Sonne offers a nuanced portrait of Vienna’s diaspora communities
Winner of the Berlinale Best First Feature Award, Kurdwin Ayub’s Sonne authentically captures the ‘always online’ nature of contemporary life with its story of three teens who go viral after filming a music video parody.
- Reviewed from the 2022 Berlinale
Origins and national identity are far from simple matters to define for the teenagers in Sonne, one of the stand-out films from this year’s Berlin International Film Festival. It’s a fiction feature debut for director Kurdwin Ayub, who was born in Iraq but grew up in Austria (and who previously made the documentary feature Paradise! Paradise!, about her own family and their ideas of home and real estate).
It’s rare that a film immerses us in the always-online nature of contemporary life in a way that feels authentic, but Ayub manages it, complete with satirical wit. Her portrait of coming-of-age diaspora experience plays out in a world in which any contemplative inner quest for self-knowledge is easily stymied by the pressure for internet presence, and for teens to display an image of themselves with throwaway irony for entertainment consumption.
Perhaps the film’s greatest achievement is that it captures, through its raft of well-rounded characters, the nuanced complexity of viewpoints that exist even within Vienna’s diaspora communities, dismantling any reductive “us and them” notion of immigrants and locals, and suggesting instead that identity is always dynamic, and endlessly challenged and negotiated.
Yesmin (Melina Benli) lives with her Iraqi-Kurdish family in Vienna and enjoys, like any teenager these days, messing around making clips on her mobile, uploading them to the internet for laughs and likes. When she makes a parodic video with besties Nati (Law Wallner) and Bella (Maya Wopienka) of them posing and twerking to REM’s Losing My Religion in her bedroom in the garb that her mother wears to pray, it goes viral. Reactions within her own family are mixed.
Yesmin’s mother feels offended that their Muslim faith is being made fun of, and is wary that any negative attention endangers their social acceptance (some of the backstory that has led to her risk-aversion is thoughtfully revealed later, as she talks about living in a cellar for eight years during turmoil in Iraq).
Yesmin’s fun-loving father, meanwhile, is rashly indulgent, and proud of her creative efforts, to the point where he ferries the girls about to perform the song at weddings and other gatherings in the city. Yesmin’s brother, who is more prone to acting out and getting into trouble (and whose own online antics – involving the killing of a wild pig in a nature reserve – are set to inflame controversy and the attention of the police), is merely keen to use any leverage that the clip might offer to get parental disciplinary attention away from himself.
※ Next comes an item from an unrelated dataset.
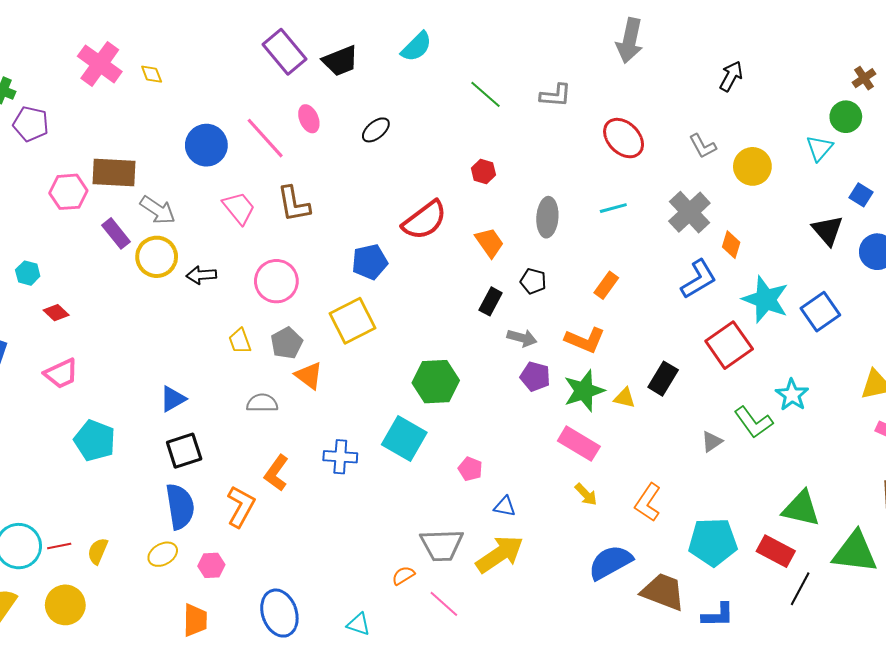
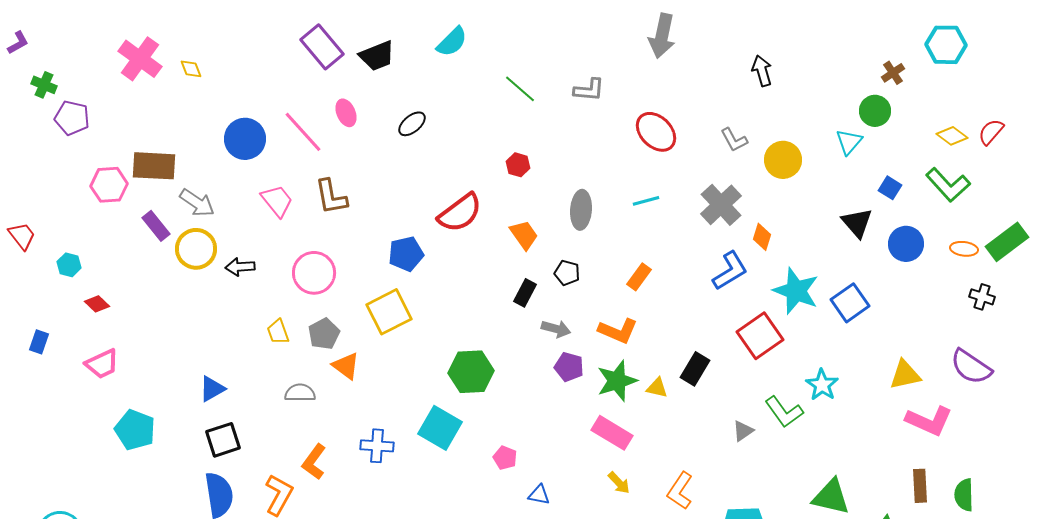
black arrow: (731, 76) -> (762, 71), turned -44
Yesmin is the only member of her friendship trio who wears a hijab in daily life. Bella refers to herself as “half-Yugo,” and has a family rooted in a different context of traumatic migration experience, and Nati describes herself as coming from Austria. Yesmin is accustomed to deftly moving between the different cultural codes required of her at home and at school, but in the course of the film, and all of the attention the video receives, she descends into a quiet crisis over how to position herself amid all the clashing demands on how she should behave.
As the friends are invited to appear on a talk show about the video, it is Bella, the white European, who takes the lead on discussing the issue, even though it is Yesmin who lives in the personal experience of it (just one of many micro-aggressions and subtle power dynamics the film effectively portrays). When the trio meet a group of young men from Kurdistan drinking at a party, and one takes issue with their video, suggesting they went too far (“the niqab doesn’t go with the song”), Yesmin is angered that others are attempting to determine for her when and how she can be comical, and perform. Bella’s budding romance with one of these men takes the plot toward an interesting twist, and adds further to Yesmin’s increasing sense of confusion and isolation.
With its constant, irreverent humour and bantering dialogue, Sonne is never sanctimonious or overly worthy, but treats all the many perspectives it contains with open curiosity, and a generous compassion for human fickleness, youthful experimentation and mistakes. It ultimately offers a rich vision of both the fetishisation of foreignness, and of the challenges of finding a sense of belonging in an Austrian society that is not the rigid monolith conservatives might dream of, but rather a dynamic and complex mix of communities.